Other authors have used surrogate measures of RBF and measured renal vascular resistive indices in critically ill patients. These indices, however, have been shown to be poorly correlated with RBF [26]. However, such parameters can be predictive of reversibility of AKI [27] and perform better than urinary indices for diagnosing persistent AKI.

Current recommendations for MAP target [11] in septic shock (grade 1C) are based on small physiological studies that demonstrated the absence of changes in several physiological parameters [28],[29]. A recent large clinical trial [12] randomly allocated 776 patients with septic shock to undergo resuscitation with a MAP target of either 65 to 70 mmHg or 80 to 85 mmHg. In this trial, there was no difference in 28- or 90-day mortality between the two groups. In the subgroup of patients with chronic hypertension, however, there was a decrease in the need for RRT. Our data, suggesting high heterogeneity in renal perfusion in response to a similar change in MAP, could provide an explanation for these findings. Indeed, a pre-determined one-size-fits-all MAP target might not be suitable for a highly heterogeneous group such as critically ill patients. On the contrary, a tailored MAP target aiming at restoring tissue perfusion, based on assessment of mental status, skin appearance, urinary output and perhaps CEUS parameters could represent an alternative approach [30].

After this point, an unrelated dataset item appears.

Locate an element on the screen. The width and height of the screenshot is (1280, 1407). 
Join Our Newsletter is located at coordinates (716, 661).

This study is the first to use CEUS to evaluate renal microvascular perfusion induced by a change in the noradrenaline infusion rate. CEUS is a new technology, which is applicable at the bedside and could improve our understanding of organ perfusion in critical illness. This study provides pathophysiological insight into an important and unresolved question that persists despite large randomized controlled trials. However, this study has several limitations. First, the small sample size precludes advanced statistical analyses and determination of factors predicting response and the classification of patients into responders and non-responders remains arbitrary. Second, no measure of renal vascular resistive indices was performed. If consistent with CEUS data, this measure would have made our conclusions stronger. However, for technical reasons, such data were not collected.

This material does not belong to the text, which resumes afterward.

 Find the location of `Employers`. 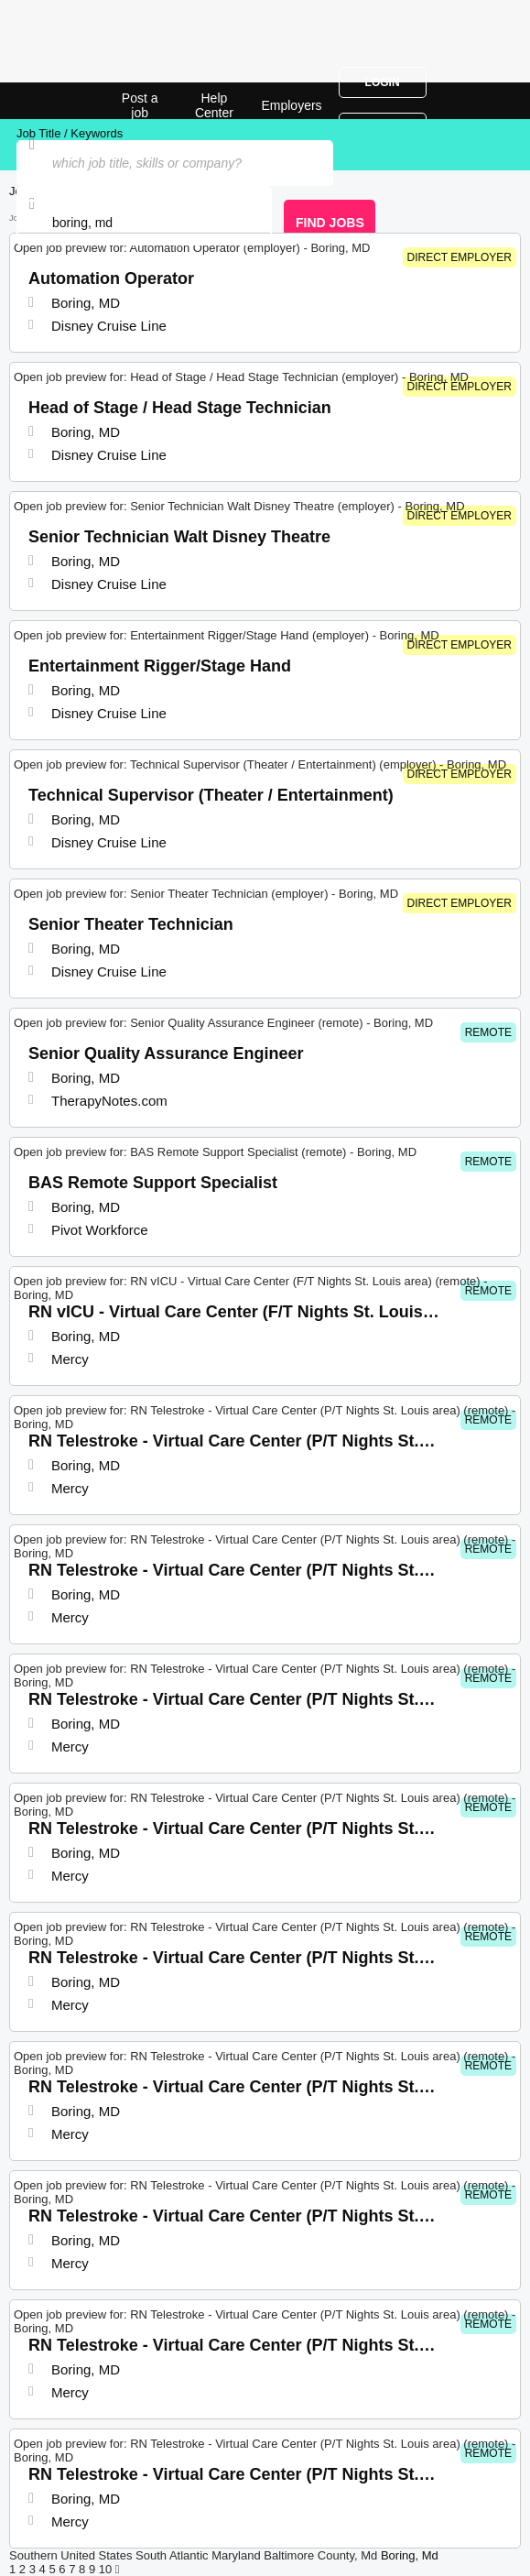 Employers is located at coordinates (291, 105).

Changes between measurements could be random variations associated with an overly sensitive technique. Indeed, CEUS measurements can be limited by numerous factors such as organ depth, echogenicity of surrounding tissues, breathing artefacts, US equipment settings, and fluid retention. This is illustrated by the large variability of baseline measurements among patients. However, such parameters are unlikely to have influenced the results because, for each patient, both CEUS scans were performed within a very short time window (<45 minutes) in which ventilation parameters, fluid and medications infusions, patient-position and US machine settings were all kept constant. Only comparison of measurements obtained in a single patient, as all other factors are kept constant can be interpreted. CEUS data were obtained by a single experienced operator aware of all these limitations.

In ventilated patients with low tidal volumes, respiration-related renal displacement can be dealt with by selecting a probe angle limiting this motion and by the use of an advanced image stabilisation algorithm in the VueBox® software. Therefore, a breath-holding manoeuvre was not necessary.

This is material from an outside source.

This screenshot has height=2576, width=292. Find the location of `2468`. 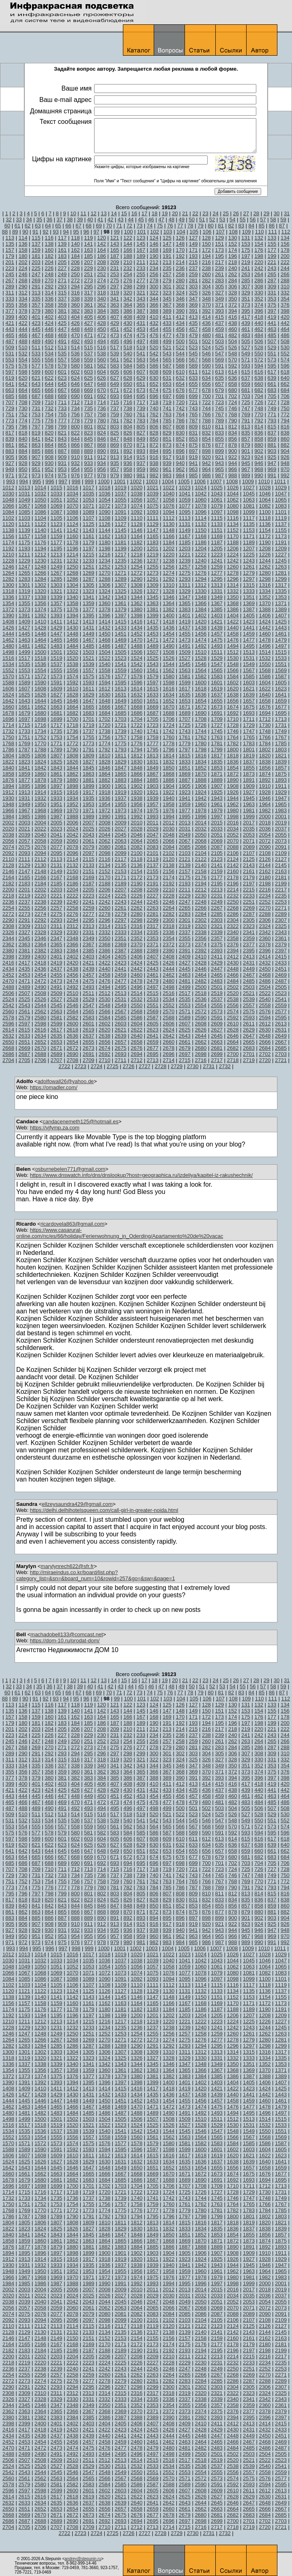 2468 is located at coordinates (265, 975).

Consistency between parameters used to determine perfusion indices was fairly good, however, 25% of measurements suggested changes in perfusion in opposite directions. Further studies would be required to clarify the causes of such disagreements, how to prevent them and how to handle them.

Finally, the clinical relevance of our findings and the applicability of CEUS derived parameters remains to be determined. Indeed, as illustrated by a recent animal study [31] the relationship between renal microcirculation and renal function are complex and still poorly understood. Our findings suggest the need for further studies aiming at understanding factors that predict changes in CEUS-derived parameters and to evaluate whether the presence or absence of change in CEUS-derived parameters in response to an increase in MAP are associated with specific clinical outcomes.